Some jurisdictions limit necessity to circumstances arising from a “non-human condition” (like a natural disaster), while disallowing it in man-made cases (such as a runaway truck). Some jurisdictions have also limited the availability of necessity to cases involving the protection of persons or property.
Although most jurisdictions do not precisely define necessity, it is generally recognized if the following six conditions are met:
1) There must be a clear and imminent danger.
2) The actor must believe that his conduct will effectively diminish the danger, and this belief must be reasonable.
3) There must not be an effective legal recourse.
4) The harm the defendant reasonably foresees causing must be of a lesser degree than the harm the defendant seeks to avoid. The defendant’s analysis and choice need not be objectively correct, as long as they are rational and correct based on what the defendant knew and could reasonably foresee. For example, with the wildfire hypothetical above, suppose the house that the defendant burned down was actually occupied by several people. If the defendant had no reasonable way of knowing that the house was occupied, then the fact that those individuals died would not be considered in the analysis.

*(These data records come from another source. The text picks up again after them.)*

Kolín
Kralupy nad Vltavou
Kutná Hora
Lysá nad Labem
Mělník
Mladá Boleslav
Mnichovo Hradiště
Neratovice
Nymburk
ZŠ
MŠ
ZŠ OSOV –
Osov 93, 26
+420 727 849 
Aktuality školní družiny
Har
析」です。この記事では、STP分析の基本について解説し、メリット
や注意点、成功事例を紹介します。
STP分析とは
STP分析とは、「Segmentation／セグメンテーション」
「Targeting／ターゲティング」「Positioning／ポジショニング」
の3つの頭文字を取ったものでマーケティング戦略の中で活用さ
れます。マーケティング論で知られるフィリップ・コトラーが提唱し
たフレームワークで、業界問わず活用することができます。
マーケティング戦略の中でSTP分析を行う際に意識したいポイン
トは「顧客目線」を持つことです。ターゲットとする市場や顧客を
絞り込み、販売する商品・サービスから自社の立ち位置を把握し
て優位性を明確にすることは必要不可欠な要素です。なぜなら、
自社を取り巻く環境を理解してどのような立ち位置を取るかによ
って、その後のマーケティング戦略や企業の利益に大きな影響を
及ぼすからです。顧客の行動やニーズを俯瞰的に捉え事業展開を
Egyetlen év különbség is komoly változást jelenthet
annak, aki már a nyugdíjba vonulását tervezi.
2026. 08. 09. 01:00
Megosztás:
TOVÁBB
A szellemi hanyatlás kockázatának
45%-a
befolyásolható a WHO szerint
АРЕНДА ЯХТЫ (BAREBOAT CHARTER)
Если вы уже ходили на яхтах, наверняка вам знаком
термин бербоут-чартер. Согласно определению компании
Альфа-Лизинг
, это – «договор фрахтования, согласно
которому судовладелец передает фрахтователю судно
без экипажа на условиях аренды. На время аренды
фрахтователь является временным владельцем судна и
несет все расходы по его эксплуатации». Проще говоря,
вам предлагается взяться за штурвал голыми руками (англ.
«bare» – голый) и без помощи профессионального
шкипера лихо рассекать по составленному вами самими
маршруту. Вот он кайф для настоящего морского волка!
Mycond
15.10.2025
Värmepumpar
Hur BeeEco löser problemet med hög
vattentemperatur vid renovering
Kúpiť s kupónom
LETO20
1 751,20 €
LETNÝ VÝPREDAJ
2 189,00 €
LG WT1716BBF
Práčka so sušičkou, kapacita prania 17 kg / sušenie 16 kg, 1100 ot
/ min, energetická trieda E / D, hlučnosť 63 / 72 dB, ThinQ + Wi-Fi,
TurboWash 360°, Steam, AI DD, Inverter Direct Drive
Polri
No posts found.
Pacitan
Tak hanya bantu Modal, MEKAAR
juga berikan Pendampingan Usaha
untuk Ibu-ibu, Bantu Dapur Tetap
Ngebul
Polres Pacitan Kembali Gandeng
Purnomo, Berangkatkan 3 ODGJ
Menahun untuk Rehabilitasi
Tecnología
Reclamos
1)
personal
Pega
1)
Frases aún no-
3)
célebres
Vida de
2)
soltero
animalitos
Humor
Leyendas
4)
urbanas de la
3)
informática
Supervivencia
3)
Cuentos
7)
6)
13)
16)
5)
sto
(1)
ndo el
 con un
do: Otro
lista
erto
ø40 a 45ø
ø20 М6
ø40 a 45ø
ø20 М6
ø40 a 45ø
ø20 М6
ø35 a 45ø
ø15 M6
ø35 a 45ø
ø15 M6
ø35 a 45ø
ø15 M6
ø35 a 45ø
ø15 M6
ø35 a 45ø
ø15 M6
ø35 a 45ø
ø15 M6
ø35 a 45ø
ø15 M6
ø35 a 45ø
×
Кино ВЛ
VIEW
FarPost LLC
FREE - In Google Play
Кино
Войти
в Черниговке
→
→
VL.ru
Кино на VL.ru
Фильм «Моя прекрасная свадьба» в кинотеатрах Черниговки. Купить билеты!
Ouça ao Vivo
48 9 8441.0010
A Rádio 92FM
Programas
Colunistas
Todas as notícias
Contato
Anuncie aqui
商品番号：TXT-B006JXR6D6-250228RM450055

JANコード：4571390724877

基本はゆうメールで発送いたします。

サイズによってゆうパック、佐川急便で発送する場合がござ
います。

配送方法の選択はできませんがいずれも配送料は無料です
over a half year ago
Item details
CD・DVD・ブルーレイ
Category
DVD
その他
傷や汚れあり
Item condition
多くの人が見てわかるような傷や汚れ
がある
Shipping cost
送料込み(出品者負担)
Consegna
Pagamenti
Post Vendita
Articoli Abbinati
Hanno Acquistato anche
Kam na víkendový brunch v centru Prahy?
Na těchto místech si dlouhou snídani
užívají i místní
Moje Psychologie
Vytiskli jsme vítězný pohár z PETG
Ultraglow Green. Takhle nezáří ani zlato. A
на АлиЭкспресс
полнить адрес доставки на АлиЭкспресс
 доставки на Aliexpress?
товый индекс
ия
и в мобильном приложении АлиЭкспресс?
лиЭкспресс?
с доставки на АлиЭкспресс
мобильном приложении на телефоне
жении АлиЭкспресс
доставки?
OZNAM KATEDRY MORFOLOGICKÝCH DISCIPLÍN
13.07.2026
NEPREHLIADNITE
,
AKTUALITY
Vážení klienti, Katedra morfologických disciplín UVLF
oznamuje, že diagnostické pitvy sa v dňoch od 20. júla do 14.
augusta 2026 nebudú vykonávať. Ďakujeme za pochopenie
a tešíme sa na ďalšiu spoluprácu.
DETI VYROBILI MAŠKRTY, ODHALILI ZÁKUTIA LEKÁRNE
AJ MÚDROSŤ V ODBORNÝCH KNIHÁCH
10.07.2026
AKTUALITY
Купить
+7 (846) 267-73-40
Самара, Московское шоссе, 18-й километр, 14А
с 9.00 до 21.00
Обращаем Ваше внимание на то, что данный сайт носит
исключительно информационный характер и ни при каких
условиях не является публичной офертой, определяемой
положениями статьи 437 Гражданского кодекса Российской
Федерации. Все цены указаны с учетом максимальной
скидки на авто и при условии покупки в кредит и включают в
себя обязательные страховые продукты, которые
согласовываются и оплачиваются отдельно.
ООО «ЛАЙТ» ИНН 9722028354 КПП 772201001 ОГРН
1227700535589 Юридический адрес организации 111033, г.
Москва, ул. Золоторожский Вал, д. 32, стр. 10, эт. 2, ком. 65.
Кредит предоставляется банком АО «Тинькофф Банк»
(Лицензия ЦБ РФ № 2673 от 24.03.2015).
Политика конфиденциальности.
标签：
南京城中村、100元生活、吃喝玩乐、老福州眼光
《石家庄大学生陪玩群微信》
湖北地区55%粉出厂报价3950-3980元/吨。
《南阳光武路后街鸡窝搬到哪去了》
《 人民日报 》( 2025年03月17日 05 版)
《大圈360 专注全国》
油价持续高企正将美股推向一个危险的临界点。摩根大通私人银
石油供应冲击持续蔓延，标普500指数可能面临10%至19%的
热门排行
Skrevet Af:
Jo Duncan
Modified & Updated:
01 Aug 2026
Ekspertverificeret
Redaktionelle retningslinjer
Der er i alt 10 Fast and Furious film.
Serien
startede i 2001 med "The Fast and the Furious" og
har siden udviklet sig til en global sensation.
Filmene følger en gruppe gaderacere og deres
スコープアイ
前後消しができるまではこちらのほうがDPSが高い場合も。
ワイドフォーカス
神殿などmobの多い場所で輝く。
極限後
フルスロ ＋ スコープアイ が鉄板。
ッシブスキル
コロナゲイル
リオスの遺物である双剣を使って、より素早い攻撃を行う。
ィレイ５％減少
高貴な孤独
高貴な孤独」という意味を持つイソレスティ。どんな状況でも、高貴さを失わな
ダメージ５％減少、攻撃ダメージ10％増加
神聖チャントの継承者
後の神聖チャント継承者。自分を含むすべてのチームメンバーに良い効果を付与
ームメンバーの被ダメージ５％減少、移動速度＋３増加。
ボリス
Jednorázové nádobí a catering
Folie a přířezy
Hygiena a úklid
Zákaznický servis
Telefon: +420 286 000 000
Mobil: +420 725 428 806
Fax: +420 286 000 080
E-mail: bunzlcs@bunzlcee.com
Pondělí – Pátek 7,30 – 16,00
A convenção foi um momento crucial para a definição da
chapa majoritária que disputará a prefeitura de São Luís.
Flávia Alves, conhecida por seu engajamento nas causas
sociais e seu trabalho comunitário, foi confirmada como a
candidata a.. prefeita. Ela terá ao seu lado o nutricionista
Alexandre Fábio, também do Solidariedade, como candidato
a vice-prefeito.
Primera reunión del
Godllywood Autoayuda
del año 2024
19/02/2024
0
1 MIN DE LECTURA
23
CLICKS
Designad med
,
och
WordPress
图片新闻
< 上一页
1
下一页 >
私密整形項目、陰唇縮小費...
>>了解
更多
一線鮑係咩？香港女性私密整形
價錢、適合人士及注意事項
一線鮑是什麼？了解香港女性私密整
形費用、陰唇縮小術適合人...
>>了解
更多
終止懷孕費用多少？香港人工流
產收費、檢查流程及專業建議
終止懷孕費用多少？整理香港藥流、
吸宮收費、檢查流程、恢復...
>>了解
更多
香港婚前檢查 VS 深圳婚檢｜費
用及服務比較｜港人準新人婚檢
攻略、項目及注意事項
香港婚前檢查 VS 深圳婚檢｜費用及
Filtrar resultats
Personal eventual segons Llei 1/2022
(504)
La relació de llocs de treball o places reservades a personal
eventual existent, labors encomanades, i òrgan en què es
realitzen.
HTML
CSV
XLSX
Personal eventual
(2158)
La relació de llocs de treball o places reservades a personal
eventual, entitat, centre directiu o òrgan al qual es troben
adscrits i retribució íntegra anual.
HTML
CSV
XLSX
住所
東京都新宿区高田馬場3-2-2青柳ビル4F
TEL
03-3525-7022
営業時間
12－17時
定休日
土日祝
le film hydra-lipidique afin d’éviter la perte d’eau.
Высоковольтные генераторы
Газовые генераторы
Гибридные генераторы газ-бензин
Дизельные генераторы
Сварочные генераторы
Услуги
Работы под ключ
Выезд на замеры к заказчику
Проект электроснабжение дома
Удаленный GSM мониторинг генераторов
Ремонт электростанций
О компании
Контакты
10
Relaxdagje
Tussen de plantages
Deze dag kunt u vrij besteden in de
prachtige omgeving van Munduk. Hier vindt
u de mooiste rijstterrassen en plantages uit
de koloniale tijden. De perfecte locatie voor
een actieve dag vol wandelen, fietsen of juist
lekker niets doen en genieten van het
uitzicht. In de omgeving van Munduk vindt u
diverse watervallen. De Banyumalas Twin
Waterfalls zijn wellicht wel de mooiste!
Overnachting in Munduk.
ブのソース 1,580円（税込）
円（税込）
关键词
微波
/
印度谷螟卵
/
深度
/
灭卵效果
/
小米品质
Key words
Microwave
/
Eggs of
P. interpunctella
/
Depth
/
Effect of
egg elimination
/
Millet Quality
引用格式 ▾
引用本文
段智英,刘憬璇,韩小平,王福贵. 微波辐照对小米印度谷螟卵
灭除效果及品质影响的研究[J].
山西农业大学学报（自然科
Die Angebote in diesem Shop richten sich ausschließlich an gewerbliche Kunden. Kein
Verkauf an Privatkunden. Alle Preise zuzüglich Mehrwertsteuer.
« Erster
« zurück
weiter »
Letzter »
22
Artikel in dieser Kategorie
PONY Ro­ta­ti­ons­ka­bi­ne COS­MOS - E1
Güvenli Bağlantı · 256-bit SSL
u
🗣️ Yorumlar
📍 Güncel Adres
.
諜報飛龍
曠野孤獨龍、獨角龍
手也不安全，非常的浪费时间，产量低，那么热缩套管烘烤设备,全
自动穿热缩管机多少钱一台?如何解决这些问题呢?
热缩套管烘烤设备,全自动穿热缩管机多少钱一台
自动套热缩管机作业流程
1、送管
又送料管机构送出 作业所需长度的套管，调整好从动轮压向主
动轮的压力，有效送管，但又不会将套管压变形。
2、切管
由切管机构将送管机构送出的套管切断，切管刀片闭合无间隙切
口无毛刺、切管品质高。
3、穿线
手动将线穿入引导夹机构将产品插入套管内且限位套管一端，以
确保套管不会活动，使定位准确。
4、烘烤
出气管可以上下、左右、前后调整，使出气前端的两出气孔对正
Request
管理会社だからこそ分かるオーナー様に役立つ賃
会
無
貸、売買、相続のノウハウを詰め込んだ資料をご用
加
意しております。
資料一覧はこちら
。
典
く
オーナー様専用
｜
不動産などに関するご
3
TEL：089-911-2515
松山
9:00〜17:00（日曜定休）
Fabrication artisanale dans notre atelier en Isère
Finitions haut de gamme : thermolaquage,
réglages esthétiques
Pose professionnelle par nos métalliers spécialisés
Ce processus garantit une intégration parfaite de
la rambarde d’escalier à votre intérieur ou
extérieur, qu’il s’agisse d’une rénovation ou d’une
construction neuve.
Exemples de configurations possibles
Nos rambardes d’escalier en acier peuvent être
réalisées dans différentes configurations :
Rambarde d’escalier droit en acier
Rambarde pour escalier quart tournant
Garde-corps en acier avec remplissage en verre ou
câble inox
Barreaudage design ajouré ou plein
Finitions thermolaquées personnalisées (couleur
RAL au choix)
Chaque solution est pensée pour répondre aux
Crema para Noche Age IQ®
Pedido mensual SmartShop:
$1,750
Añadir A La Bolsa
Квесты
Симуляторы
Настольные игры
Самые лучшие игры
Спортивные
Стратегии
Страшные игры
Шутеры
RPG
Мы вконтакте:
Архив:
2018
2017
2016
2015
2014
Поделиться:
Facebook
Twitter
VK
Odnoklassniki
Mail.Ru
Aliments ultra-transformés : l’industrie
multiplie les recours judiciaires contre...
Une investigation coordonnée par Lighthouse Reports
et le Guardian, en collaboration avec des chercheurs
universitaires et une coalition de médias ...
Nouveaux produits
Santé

5) The legislature must not have already weighed the competing values and decided contrary to the defendant.
6) The defendant must not have substantially contributed to the initial threat, or come to the harm. In other words, a necessity defense is not available to someone who knowingly puts himself in danger without cause, and then must break the law in order to avoid the danger.
Civil disobedience is the public, non-violent performance of illegal conduct for the purpose of challenging law or government policies. Individuals who engage in civil disobedience typically refrain from physical violence against individuals or property, and some sources define civil disobedience in part by its non-violent nature. However, some argue that civil disobedience can be violent, so long as the violence is purposeful.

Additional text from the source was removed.